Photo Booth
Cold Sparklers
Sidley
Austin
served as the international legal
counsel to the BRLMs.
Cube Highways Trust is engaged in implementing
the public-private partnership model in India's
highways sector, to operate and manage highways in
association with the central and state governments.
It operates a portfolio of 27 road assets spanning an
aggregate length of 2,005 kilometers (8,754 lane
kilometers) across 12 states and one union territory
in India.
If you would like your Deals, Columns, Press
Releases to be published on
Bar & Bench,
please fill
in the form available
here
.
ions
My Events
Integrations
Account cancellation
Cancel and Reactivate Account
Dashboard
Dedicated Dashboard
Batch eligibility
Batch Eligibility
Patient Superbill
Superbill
...
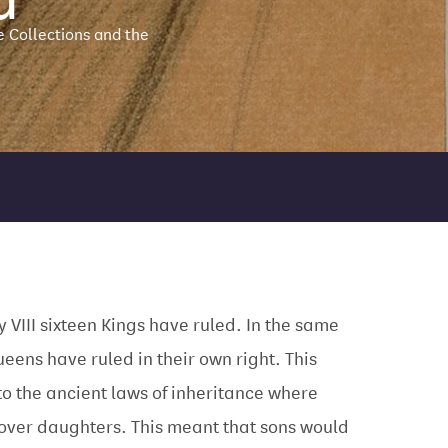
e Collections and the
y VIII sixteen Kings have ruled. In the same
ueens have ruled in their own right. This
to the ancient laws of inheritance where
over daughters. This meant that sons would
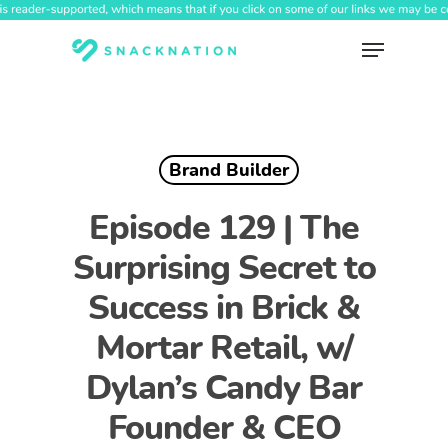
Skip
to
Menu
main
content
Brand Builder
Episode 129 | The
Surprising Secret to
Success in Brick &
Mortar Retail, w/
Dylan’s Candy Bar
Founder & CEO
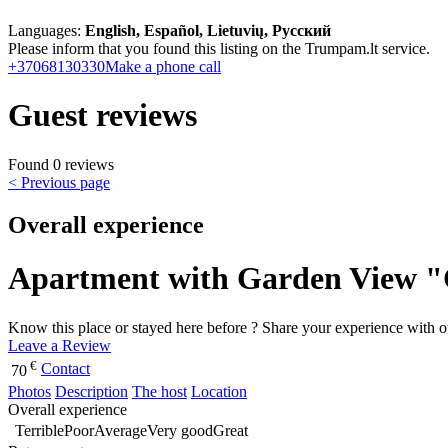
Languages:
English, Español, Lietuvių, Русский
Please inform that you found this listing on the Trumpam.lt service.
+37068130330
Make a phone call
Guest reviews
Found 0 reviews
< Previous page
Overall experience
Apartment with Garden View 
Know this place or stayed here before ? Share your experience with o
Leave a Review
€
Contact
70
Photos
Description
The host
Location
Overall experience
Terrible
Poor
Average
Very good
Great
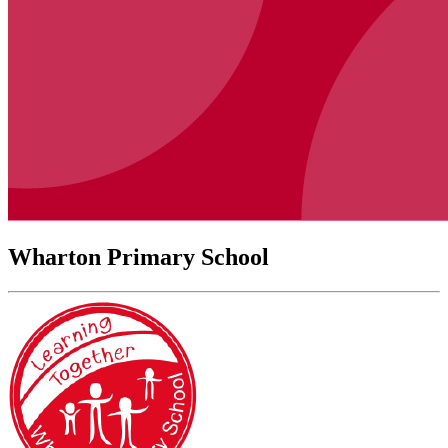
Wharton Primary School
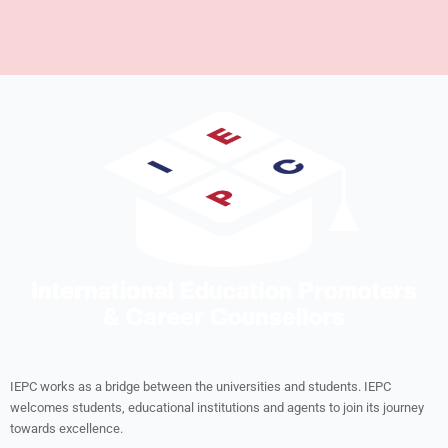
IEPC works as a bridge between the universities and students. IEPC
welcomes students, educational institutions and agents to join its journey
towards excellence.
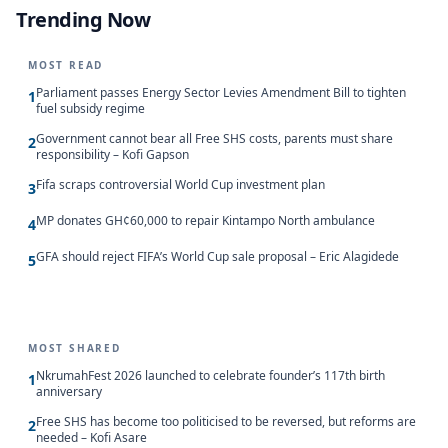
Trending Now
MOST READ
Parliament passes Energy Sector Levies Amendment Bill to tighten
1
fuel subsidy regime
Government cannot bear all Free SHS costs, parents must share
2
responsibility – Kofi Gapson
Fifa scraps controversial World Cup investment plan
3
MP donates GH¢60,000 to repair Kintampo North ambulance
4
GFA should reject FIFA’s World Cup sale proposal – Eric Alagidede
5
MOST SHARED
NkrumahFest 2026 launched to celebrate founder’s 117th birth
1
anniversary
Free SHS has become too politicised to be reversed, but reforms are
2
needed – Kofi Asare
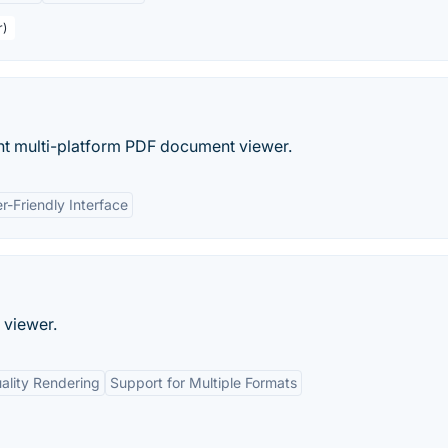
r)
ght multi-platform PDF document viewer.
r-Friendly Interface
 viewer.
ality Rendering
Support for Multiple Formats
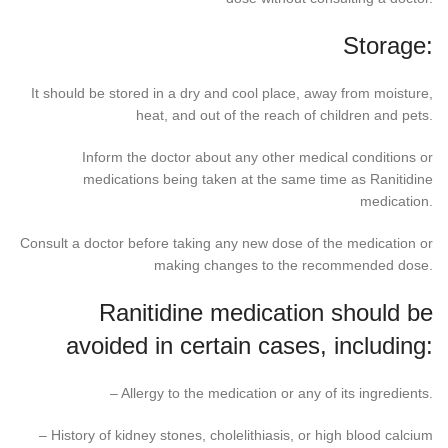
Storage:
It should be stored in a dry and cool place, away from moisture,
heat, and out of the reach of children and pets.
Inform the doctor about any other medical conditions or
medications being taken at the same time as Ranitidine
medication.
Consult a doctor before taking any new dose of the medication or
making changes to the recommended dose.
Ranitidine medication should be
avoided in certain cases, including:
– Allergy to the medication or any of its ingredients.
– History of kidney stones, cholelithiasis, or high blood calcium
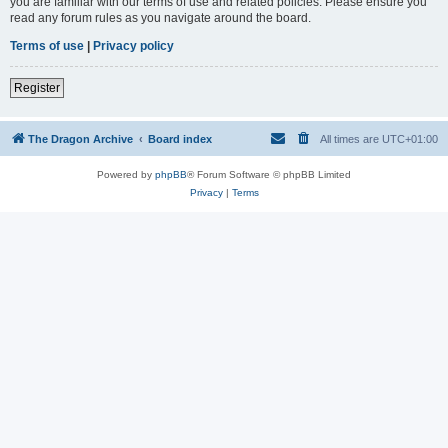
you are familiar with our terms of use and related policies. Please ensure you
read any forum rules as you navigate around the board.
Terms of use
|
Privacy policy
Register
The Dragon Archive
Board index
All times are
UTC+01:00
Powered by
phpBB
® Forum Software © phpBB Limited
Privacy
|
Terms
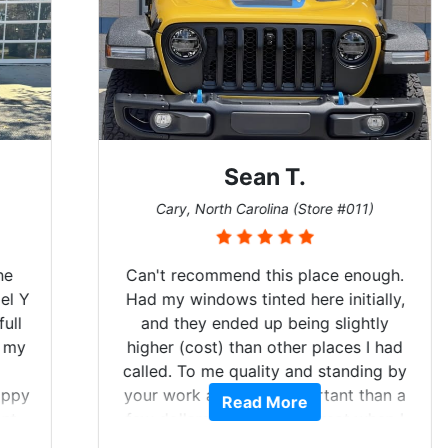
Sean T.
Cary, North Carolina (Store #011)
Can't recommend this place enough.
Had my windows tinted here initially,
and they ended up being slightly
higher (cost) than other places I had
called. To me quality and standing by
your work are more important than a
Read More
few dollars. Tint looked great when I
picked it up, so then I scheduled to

● **AIM OF THE TASK**:
Your answer should be one number: how many lines in the material hold the word "students".

● **SOLUTION TO THIS EXERCISE**:
2